Additionally, the dataset includes images captured using four different capsule endoscopy devices from two different manufacturers: OMOM (JINSHAN Science & Technology (Group) Co., Ltd., 118 Nishang Road, Yubei, Chongqing, China) and Medtronic (MEDTRONIC TRADING NL B.V., Larixplein 4 5616 VB Eindhoven, The Netherlands). Indicative examples of endoscopic images from the EPIC dataset are presented in Fig 2.
Fig 2. Image examples of images from the EPIC dataset with their capturing devices.
The images are displayed in their original resolution.
Evaluation of the proposed method
When tested with 641 endoscopic images from publicly available datasets, the proposed method achieved an IoU score of 0.97 (95% CI: 0.969–0.971), which was significantly higher than the mean IoU of 0.939 (95% CI: 0.932–0.946) achieved by the baseline method (p < 0.001). Additionally, the proposed method achieved a mean HD of 21 pixels (95% CI: 20–23), which was significantly lower than the mean HD of 51 pixels (95% CI: 45–57) achieved by the baseline (p < 0.001). The distributions of IoU and HD values are illustrated in Fig 3.
Fig 3. Performance comparison of the proposed and baseline methods when extracting the endoscopic camera signal for images from public datasets.
The distributions of intersection over union (left) and Hausdorff distance (right) values on the test dataset are compared.

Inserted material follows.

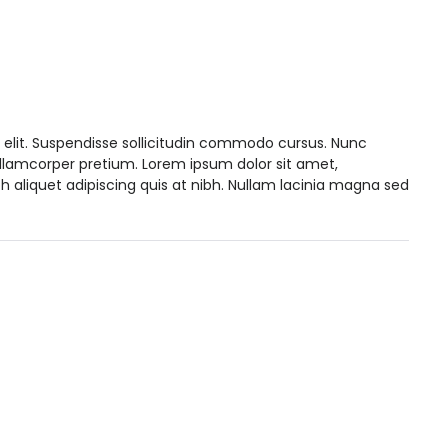
 elit. Suspendisse sollicitudin commodo cursus. Nunc
ullamcorper pretium. Lorem ipsum dolor sit amet,
h aliquet adipiscing quis at nibh. Nullam lacinia magna sed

On the EPIC dataset, our method achieved a mean IoU of 0.962 (95% CI: 0.955–0.969), which was higher but comparable to the mean IoU of 0.954 (95% CI: 0.946–0.962) for the baseline method (p = 0.68). For HD, our method achieved a mean of 40 pixels (95% CI: 34–46), which was significantly lower than the mean HD of 52 pixels (95% CI: 44–60) of the baseline p = 0.02. The distribution of the results is shown in Fig 4, and the evaluation across different endoscopic processors in terms of IoU and HD is presented in S1 Fig.
Fig 4. Performance comparison of the proposed and baseline methods when extracting the endoscopic camera signal from images of the EPIC dataset.
The distributions of intersection over union (left) and Hausdorff distance (right) values on the test dataset are compared.
Examples of applying the proposed method to endoscopic images from publicly available datasets are shown in Fig 5, where each row corresponds to a different test image. In the first column, the mask for the camera signal is overlaid with the image. In the second column, the results of comparing the predicted mask with the gold standard are displayed. Green color indicates true positives, red color false positives and blue color false negatives. In the third column, the camera signal is marked with a green bounding box and finally, the fourth column depicts the result of the extraction of the endoscopic image.
Fig 5. Examples of application of the proposed method to images from the test dataset.
Each row corresponds to a different example. The first column overlays the predicted mask on the original image. The second column evaluates the predicted mask, with green color indicating true positives, red color false positives and blue color false negatives. The third column displays the original image, and the green box indicates the minimum sub-image containing the camera signal, as obtained with the proposed method. The last column displays the extracted endoscopic image.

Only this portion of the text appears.